The Indus Flyway is one of the seven routes around the globe birds use to escape severe weather conditions, and feed and breed in some cases. Migratory birds escape harsh cold in Russia and China and travel more than 4,500 kilometres to enter Pakistan from the north and following the mighty Indus River all the way down to the south, stopping at more than 300 water bodies and wetlands dotting the land. Cranes, ducks-mallards, common pochards, common teal, northern pintail, northern shoveler, cormorant, snipes, stints, plovers, gulls and score of other birds fly to Pakistan every winter.
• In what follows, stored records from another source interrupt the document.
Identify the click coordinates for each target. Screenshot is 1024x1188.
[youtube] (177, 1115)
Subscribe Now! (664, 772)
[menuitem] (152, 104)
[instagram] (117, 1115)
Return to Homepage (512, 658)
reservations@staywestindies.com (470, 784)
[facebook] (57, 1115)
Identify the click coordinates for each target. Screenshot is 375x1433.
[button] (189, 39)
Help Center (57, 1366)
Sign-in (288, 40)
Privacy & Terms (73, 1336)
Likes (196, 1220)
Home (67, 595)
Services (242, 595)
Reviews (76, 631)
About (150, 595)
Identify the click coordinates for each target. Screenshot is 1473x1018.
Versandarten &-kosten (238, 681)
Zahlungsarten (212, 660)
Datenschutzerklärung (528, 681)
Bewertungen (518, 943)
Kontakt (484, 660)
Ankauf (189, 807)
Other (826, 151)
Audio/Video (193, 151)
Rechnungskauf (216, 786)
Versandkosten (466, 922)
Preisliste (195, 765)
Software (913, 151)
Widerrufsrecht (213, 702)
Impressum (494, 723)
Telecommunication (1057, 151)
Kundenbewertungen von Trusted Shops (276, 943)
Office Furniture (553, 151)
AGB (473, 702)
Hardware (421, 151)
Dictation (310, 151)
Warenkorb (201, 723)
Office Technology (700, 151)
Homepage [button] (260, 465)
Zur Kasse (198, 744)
“And it`s not just the Rawal Lake where excessive fishing and construction disturbances have degenerated natural environment. Lesser birds have been coming into Pakistan`s most frequented wetlands, particularly in Punjab,” he lamented. “The white-headed duck that visited Khabekki Lake in the internationally-recognised Ochali wetlands near the Salt Range was last spotted in 2006.”
Chaudhry recorded a few greater flamingos and white eyed pochards but sociable plovers had been missing in this season. A pleasant surprise for the wetlands team last winter was the arrival of great white-fronted geese in the Rawal Lake. They counted 100 great white-fronted geese. “The geese were last recorded in 1968,” said Chaudhry, hoping to picture them this winter before the water birds head back to native habitat. “We have not spotted them yet, but winter is still not over,” he said.
But hunting around the Rawal Lake is a bigger concern for him. “There have been cases of illegal hunting and necessary action was taken in collaboration with the local authorities,” he said. According to an official in the Capital Development Authority`s Environment Wing, hunting was strictly prohibited. “But there are cases every winter when the migratory birds around the lake are hunted, mostly before the sunrise.”
An official of the Ministry of Environment also conceded that hunting parties did catch a bird or two, although it was not allowed. According to the official, the migratory birds were also threatened by hunters in other parts of the country. “Our ministry is investigating an incident near Sialkot last December when thousands of great bar headed geese were indiscriminately hunted.”